Depolymerization of cellulose to glucose requires the synergistic action of three key cellulases, endoglucanase (E.C. 3.2.1.4), exoglucanase (E.C. 3.2.1.176) (E.C. 3.2.1.91) and β-glucosidase (E.C. 3.2.1.21). They belong to the glycoside hydrolase (GH) family and catalyze the hydrolysis of glyosidic linkages depolymerizing cellulose to fermentable sugars. Cellulases are naturally produced by a wide spectrum of bacteria and fungi. These enzymes usually exist as cellulosomes attached to the cell wall of bacteria but are secreted into environments in fungi. They exist either as monomers or multimers with each monomer having a simple architecture containing a cellulose binding domain (CBD) and a catalytic domain (CD) interlinked by a linker peptide. Thermophilic, mesophilic and psychrophilic cellulases are quite different in their structures and amino acid compositions.
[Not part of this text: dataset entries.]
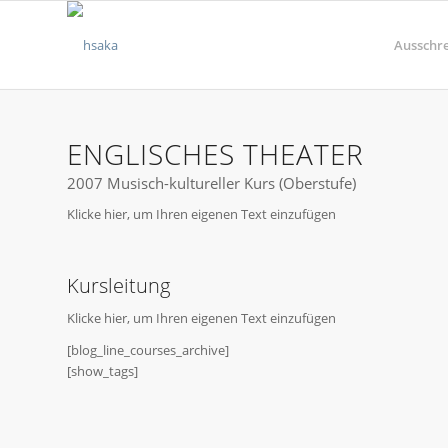
Ausschr
ENGLISCHES THEATER
2007 Musisch-kultureller Kurs (Oberstufe)
Klicke hier, um Ihren eigenen Text einzufügen
Kursleitung
Klicke hier, um Ihren eigenen Text einzufügen
[blog_line_courses_archive]
[show_tags]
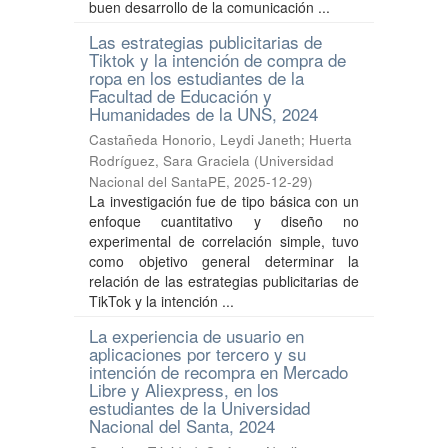
buen desarrollo de la comunicación ...
Las estrategias publicitarias de
Tiktok y la intención de compra de
ropa en los estudiantes de la
Facultad de Educación y
Humanidades de la UNS, 2024
Castañeda Honorio, Leydi Janeth
;
Huerta
Rodríguez, Sara Graciela
(
Universidad
Nacional del SantaPE
,
2025-12-29
)
La investigación fue de tipo básica con un
enfoque cuantitativo y diseño no
experimental de correlación simple, tuvo
como objetivo general determinar la
relación de las estrategias publicitarias de
TikTok y la intención ...
La experiencia de usuario en
aplicaciones por tercero y su
intención de recompra en Mercado
Libre y Aliexpress, en los
estudiantes de la Universidad
Nacional del Santa, 2024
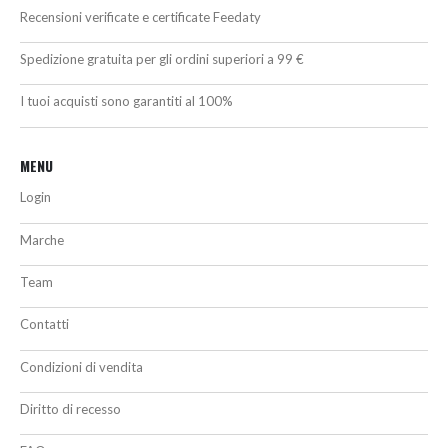
Recensioni verificate e certificate Feedaty
Spedizione gratuita per gli ordini superiori a 99 €
I tuoi acquisti sono garantiti al 100%
MENU
Login
Marche
Team
Contatti
Condizioni di vendita
Diritto di recesso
Post-translational modifications such as glycosylation contribute to enzyme function, multiplicity and stability. Recent advances in recombinant DNA technology allow fast identification of novel cellulase genes, large scale production of cellulases and their genetic modifications to make tailor-made enzymes for various applications. Cellulases have been traditionally used in food processing and textile industries. The rapid depletion of fossil fuels and production of cheap fermentable sugars from abundant renewable resources have increased the demand for cellulases in lignocellulose-based biorefinery. However, the lack of a better understanding of the mechanisms of individual cellulases, their synergistic actions and their high prices are the major bottlenecks yet to be overcome for large scale commercial applications of cellulases in lignocellulose-based biorefinery.